START Data for analysis

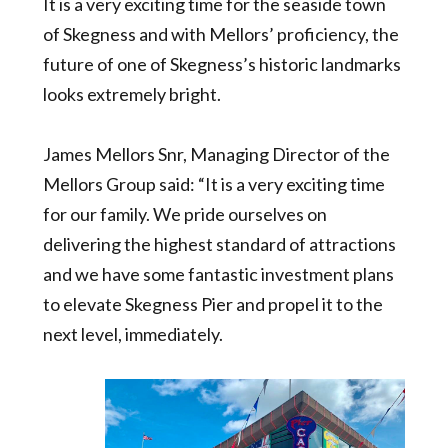
It is a very exciting time for the seaside town
of Skegness and with Mellors’ proficiency, the
future of one of Skegness’s historic landmarks
looks extremely bright.
James Mellors Snr, Managing Director of the
Mellors Group said: “It is a very exciting time
for our family. We pride ourselves on
delivering the highest standard of attractions
and we have some fantastic investment plans
to elevate Skegness Pier and propel it to the
next level, immediately.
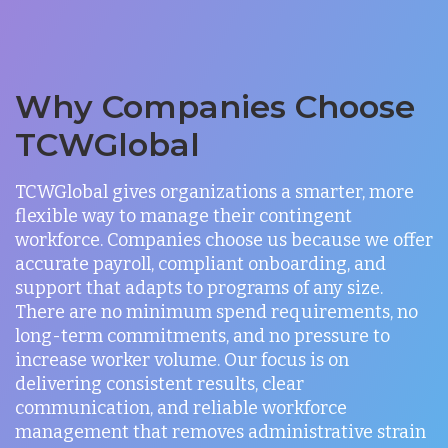
Why Companies Choose
TCWGlobal
TCWGlobal gives organizations a smarter, more
flexible way to manage their contingent
workforce. Companies choose us because we offer
accurate payroll, compliant onboarding, and
support that adapts to programs of any size.
There are no minimum spend requirements, no
long-term commitments, and no pressure to
increase worker volume. Our focus is on
delivering consistent results, clear
communication, and reliable workforce
management that removes administrative strain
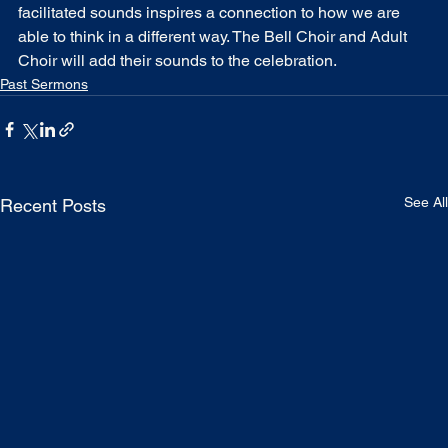
facilitated sounds inspires a connection to how we are 
able to think in a different way. The Bell Choir and Adult 
Choir will add their sounds to the celebration.
Past Sermons
See All
Recent Posts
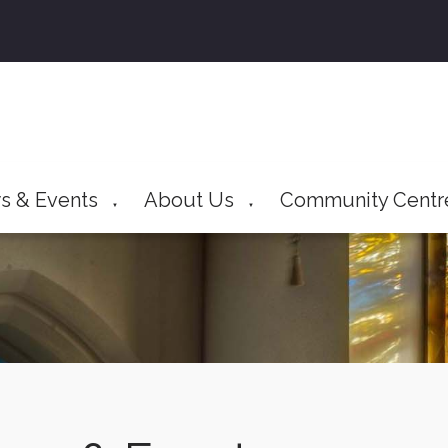
s & Events
About Us
Community Centr
▼
▼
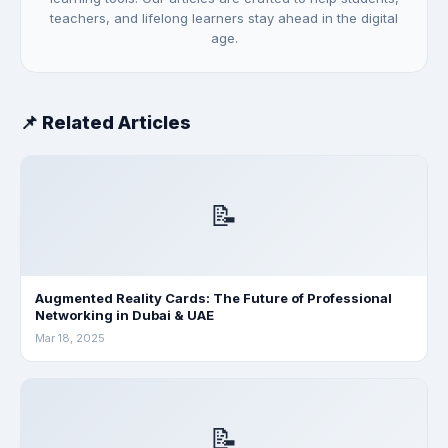
teachers, and lifelong learners stay ahead in the digital
age.
📌 Related Articles
📝
Augmented Reality Cards: The Future of Professional
Networking in Dubai & UAE
Mar 18, 2025
📝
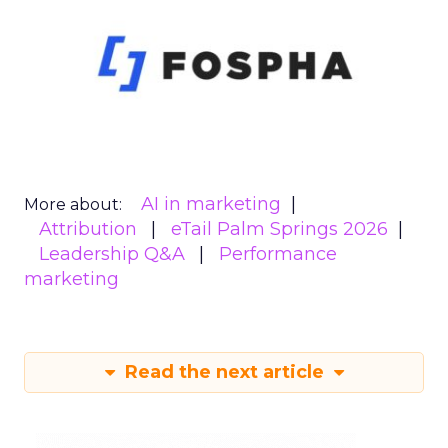
AI in marketing
More about:
Attribution
eTail Palm Springs 2026
Leadership Q&A
Performance
marketing
Read the next article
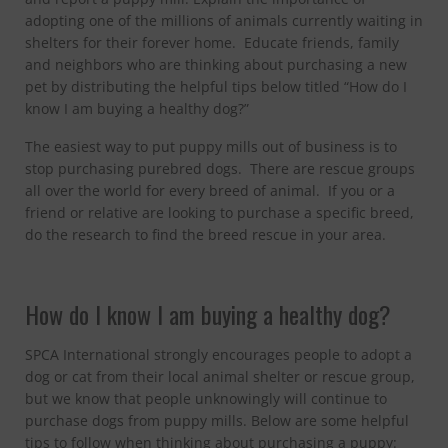
adopting one of the millions of animals currently waiting in
shelters for their forever home. Educate friends, family
and neighbors who are thinking about purchasing a new
pet by distributing the helpful tips below titled “How do I
know I am buying a healthy dog?”
The easiest way to put puppy mills out of business is to
stop purchasing purebred dogs. There are rescue groups
all over the world for every breed of animal. If you or a
friend or relative are looking to purchase a specific breed,
do the research to find the breed rescue in your area.
How do I know I am buying a healthy dog?
SPCA International strongly encourages people to adopt a
dog or cat from their local animal shelter or rescue group,
but we know that people unknowingly will continue to
purchase dogs from puppy mills. Below are some helpful
tips to follow when thinking about purchasing a puppy:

END Data for analysis

Problem:
Please write out exactly, and only, the lines from the beginning of the entries through the line containing "but we know", including both and skipping all pictures.

Answer space:
It is a very exciting time for the seaside town
of Skegness and with Mellors’ proficiency, the
future of one of Skegness’s historic landmarks
looks extremely bright.
James Mellors Snr, Managing Director of the
Mellors Group said: “It is a very exciting time
for our family. We pride ourselves on
delivering the highest standard of attractions
and we have some fantastic investment plans
to elevate Skegness Pier and propel it to the
next level, immediately.
Why Companies Choose
TCWGlobal
TCWGlobal gives organizations a smarter, more
flexible way to manage their contingent
workforce. Companies choose us because we offer
accurate payroll, compliant onboarding, and
support that adapts to programs of any size.
There are no minimum spend requirements, no
long-term commitments, and no pressure to
increase worker volume. Our focus is on
delivering consistent results, clear
communication, and reliable workforce
management that removes administrative strain
facilitated sounds inspires a connection to how we are 
able to think in a different way. The Bell Choir and Adult 
Choir will add their sounds to the celebration.
Past Sermons
See All
Recent Posts
s & Events
About Us
Community Centr
▼
▼
teachers, and lifelong learners stay ahead in the digital
age.
📌 Related Articles
📝
Augmented Reality Cards: The Future of Professional
Networking in Dubai & UAE
Mar 18, 2025
📝
AI in marketing
More about:
Attribution
eTail Palm Springs 2026
Leadership Q&A
Performance
marketing
Read the next article
adopting one of the millions of animals currently waiting in
shelters for their forever home. Educate friends, family
and neighbors who are thinking about purchasing a new
pet by distributing the helpful tips below titled “How do I
know I am buying a healthy dog?”
The easiest way to put puppy mills out of business is to
stop purchasing purebred dogs. There are rescue groups
all over the world for every breed of animal. If you or a
friend or relative are looking to purchase a specific breed,
do the research to find the breed rescue in your area.
How do I know I am buying a healthy dog?
SPCA International strongly encourages people to adopt a
dog or cat from their local animal shelter or rescue group,
but we know that people unknowingly will continue to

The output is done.